Mobile operators are playing the price game, with both MTN and Vodacom hacking a chunk out of prepaid tariffs.
Vodacom yesterday announced it will drop its prepaid tariff to 2.8c per second, meeting MTN's announcement last week that it is slashing calls to less than 3c per second.
SA has been hoping that local operators would cut call rates off the back of interconnect rate cuts, the first of which was implemented at the beginning of the month.
With a high penetration of prepaid subscribers, analysts and industry watchers will be pleased to see the cuts begin in this market segment. Many had expected consumer cuts to happen in the contract space, where there is a lower density of subscribers.
Vodacom SA's MD, Shameel Joosub, says: “By lowering the All Day Prepaid call rates, our customers can pay less and talk more at any time of the day when calling Vodacom family and friends - they don't have to wait for off-peak times to make that important call.”
MTN has also dropped SMS and MMS rates.
Not the best
The one-for-one price drop between the operators could be the beginning of a price war between the two companies; however, it is likely this prepaid price cut will be the last for some time.
Global consulting firm Bain & Company says a price war between the operators is not sustainable, and will not provide the operators a means to curb the high churn rates in their customer base.
Bain's newly-appointed managing partner in SA, Vittorio Massone, says the operators will need to look at more innovative ideas to hold onto customers and a price drop may not be the right way to go. This is despite the fact that locals still feel they pay too much for telecoms.
Massone says high churn is a specific characteristic of the South African market, with the prepaid market facing a rate as high as 40%. Local industry analysts have attributed the churn to the ease with which consumers were able to buy SIM cards and take advantage of specials.
Apps for loyalty
However, Massone believes SA's mobile operators now have a chance to create a loyalty base that does not rely on price drops. “When competition is fierce, the kneejerk reaction is to cut prices; innovative applications and services could keep the customer loyal and provide the value-add that operators need to differentiate,” he says.

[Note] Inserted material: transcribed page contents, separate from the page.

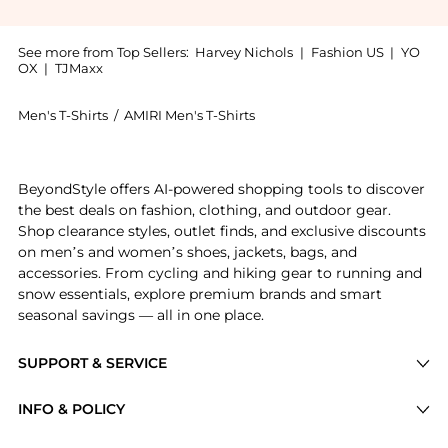
See more from Top Sellers:
Harvey Nichols
|
Fashion US
|
YO
OX
|
TJMaxx
Men's T-Shirts
/
AMIRI Men's T-Shirts
Experience the Snake printed cotton T-shirt, a Shop A
BeyondStyle offers AI-powered shopping tools to discover
the best deals on fashion, clothing, and outdoor gear.
Shop clearance styles, outlet finds, and exclusive discounts
on men’s and women’s shoes, jackets, bags, and
accessories. From cycling and hiking gear to running and
snow essentials, explore premium brands and smart
seasonal savings — all in one place.
SUPPORT & SERVICE
Price Drops
INFO & POLICY
Categories
Privacy Policy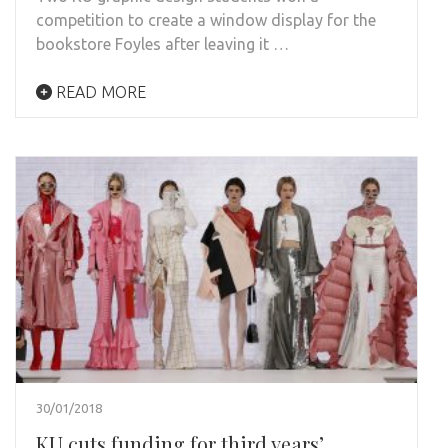
competition to create a window display for the
bookstore Foyles after leaving it …
READ MORE
30/01/2018
KU cuts funding for third years’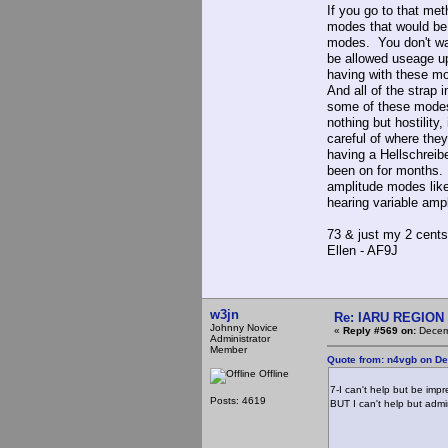
If you go to that me
modes that would be
modes. You don't wan
be allowed useage u
having with these mo
And all of the strap 
some of these modes
nothing but hostility
careful of where the
having a Hellschreib
been on for months. 
amplitude modes lik
hearing variable am
73 & just my 2 cents
Ellen - AF9J
w3jn
Re: IARU REGION 2
Johnny Novice
«
Reply #569 on:
Decemb
Administrator
Member
Quote from: n4vgb on D
Offline
7-I can't help but be imp
Posts: 4619
BUT I can't help but admi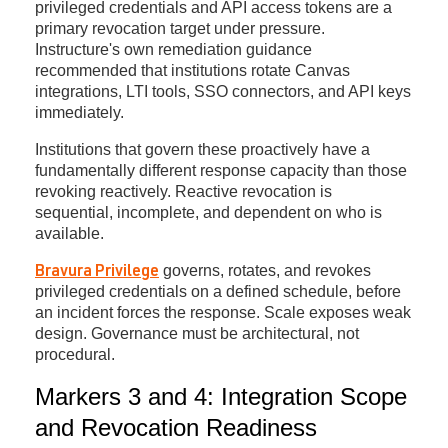
privileged credentials and API access tokens are a
primary revocation target under pressure.
Instructure's own remediation guidance
recommended that institutions rotate Canvas
integrations, LTI tools, SSO connectors, and API keys
immediately.
Institutions that govern these proactively have a
fundamentally different response capacity than those
revoking reactively. Reactive revocation is
sequential, incomplete, and dependent on who is
available.
governs, rotates, and revokes
Bravura Privilege
privileged credentials on a defined schedule, before
an incident forces the response. Scale exposes weak
design. Governance must be architectural, not
procedural.
Markers 3 and 4: Integration Scope
and Revocation Readiness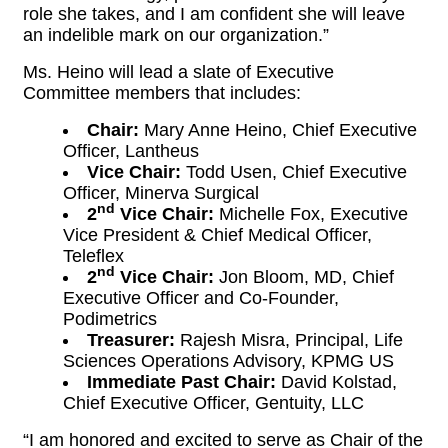
role she takes, and I am confident she will leave
an indelible mark on our organization.”
Ms. Heino will lead a slate of Executive
Committee members that includes:
Chair:
Mary Anne Heino, Chief Executive
Officer, Lantheus
Vice Chair:
Todd Usen, Chief Executive
Officer, Minerva Surgical
nd
2
Vice Chair:
Michelle Fox, Executive
Vice President & Chief Medical Officer,
Teleflex
nd
2
Vice Chair:
Jon Bloom, MD, Chief
Executive Officer and Co-Founder,
Podimetrics
Treasurer:
Rajesh Misra, Principal, Life
Sciences Operations Advisory, KPMG US
Immediate Past Chair:
David Kolstad,
Chief Executive Officer, Gentuity, LLC
“I am honored and excited to serve as Chair of the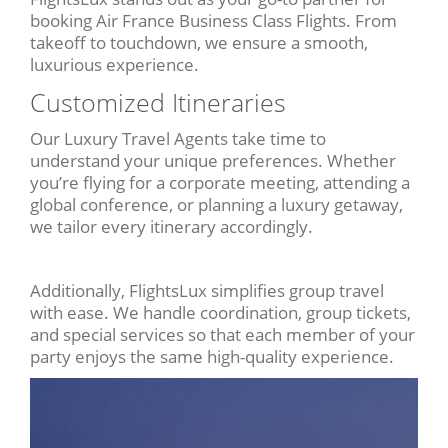
booking Air France Business Class Flights. From
takeoff to touchdown, we ensure a smooth,
luxurious experience.
Customized Itineraries
Our Luxury Travel Agents take time to
understand your unique preferences. Whether
you’re flying for a corporate meeting, attending a
global conference, or planning a luxury getaway,
we tailor every itinerary accordingly.
Additionally, FlightsLux simplifies group travel
with ease. We handle coordination, group tickets,
and special services so that each member of your
party enjoys the same high-quality experience.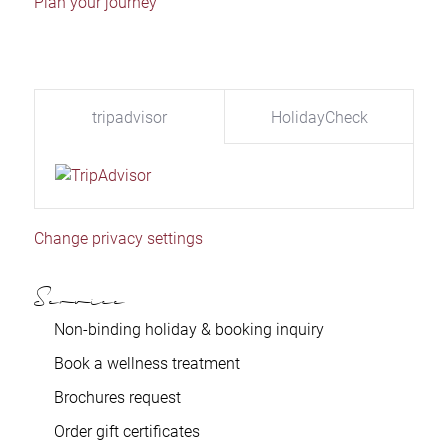
Plan your journey
tripadvisor
HolidayCheck
Change privacy settings
Service
Non-binding holiday & booking inquiry
Book a wellness treatment
Brochures request
Order gift certificates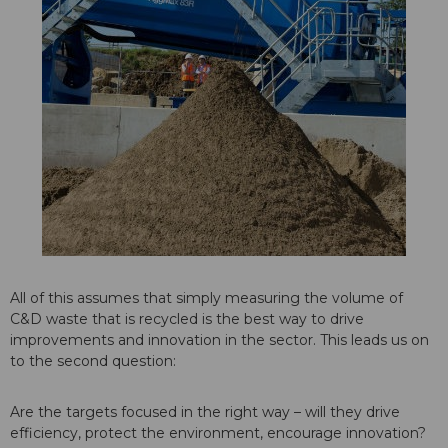
All of this assumes that simply measuring the volume of
C&D waste that is recycled is the best way to drive
improvements and innovation in the sector. This leads us on
to the second question:
Are the targets focused in the right way – will they drive
efficiency, protect the environment, encourage innovation?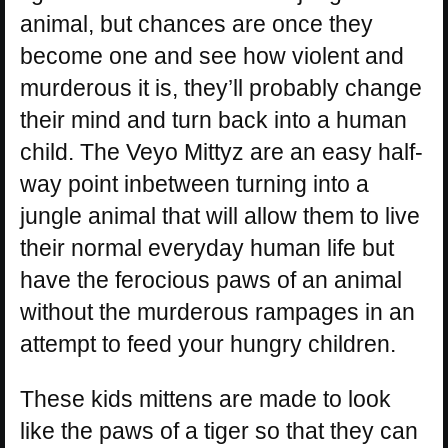
animal, but chances are once they
become one and see how violent and
murderous it is, they’ll probably change
their mind and turn back into a human
child. The Veyo Mittyz are an easy half-
way point inbetween turning into a
jungle animal that will allow them to live
their normal everyday human life but
have the ferocious paws of an animal
without the murderous rampages in an
attempt to feed your hungry children.
These kids mittens are made to look
like the paws of a tiger so that they can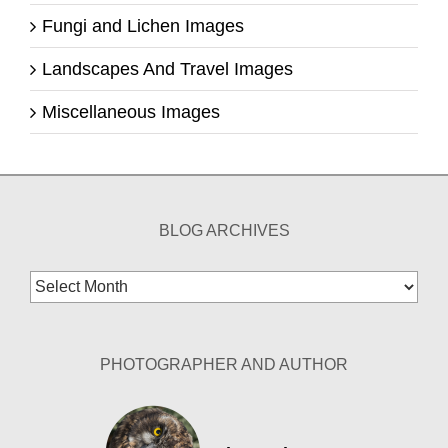
Fungi and Lichen Images
Landscapes And Travel Images
Miscellaneous Images
BLOG ARCHIVES
Blog
Archives
PHOTOGRAPHER AND AUTHOR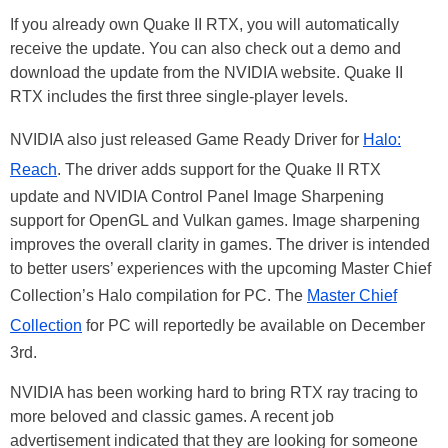
If you already own Quake II RTX, you will automatically
receive the update. You can also check out a demo and
download the update from the NVIDIA website. Quake II
RTX includes the first three single-player levels.
NVIDIA also just released Game Ready Driver for
Halo:
Reach
. The driver adds support for the Quake II RTX
update and NVIDIA Control Panel Image Sharpening
support for OpenGL and Vulkan games. Image sharpening
improves the overall clarity in games. The driver is intended
to better users’ experiences with the upcoming Master Chief
Collection’s Halo compilation for PC. The
Master Chief
Collection
for PC will reportedly be available on December
3rd.
NVIDIA has been working hard to bring RTX ray tracing to
more beloved and classic games. A recent job
advertisement indicated that they are looking for someone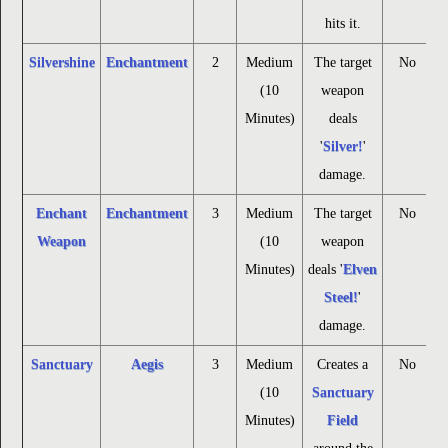
hits it.
Silvershine
Enchantment
2
Medium
The target
No
(10
weapon
Minutes)
deals
'
Silver!
'
damage.
Enchant
Enchantment
3
Medium
The target
No
Weapon
(10
weapon
Minutes)
deals '
Elven
Steel!
'
damage.
Sanctuary
Aegis
3
Medium
Creates a
No
(10
Sanctuary
Minutes)
Field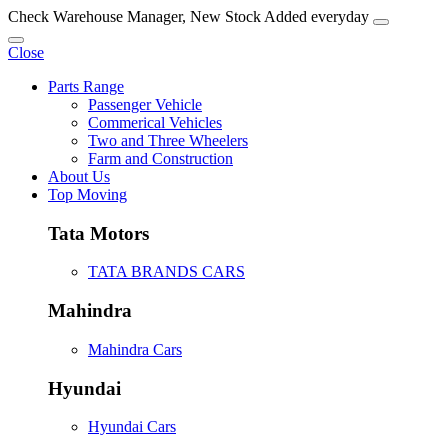
Check Warehouse Manager, New Stock Added everyday
Close
Parts Range
Passenger Vehicle
Commerical Vehicles
Two and Three Wheelers
Farm and Construction
About Us
Top Moving
Tata Motors
TATA BRANDS CARS
Mahindra
Mahindra Cars
Hyundai
Hyundai Cars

With content and services growing internationally at an exponential pace, Massone says local operators should be taking advantage of the trend that will become integral to South African customers.
Apple and Google have proved that useful mobile applications can be a significant revenue driver, and Massone says the “open” approach to application development will boost operators' options.
“Many operators will not be willing to risk the investment in in-house development of products, so if they open it up to the market, and then find the application that is doing well and support that, they will have a good model to work with,” he notes.
Local operators have not yet responded to ITWeb's query as to whether the services and application opportunity is one they plan to follow.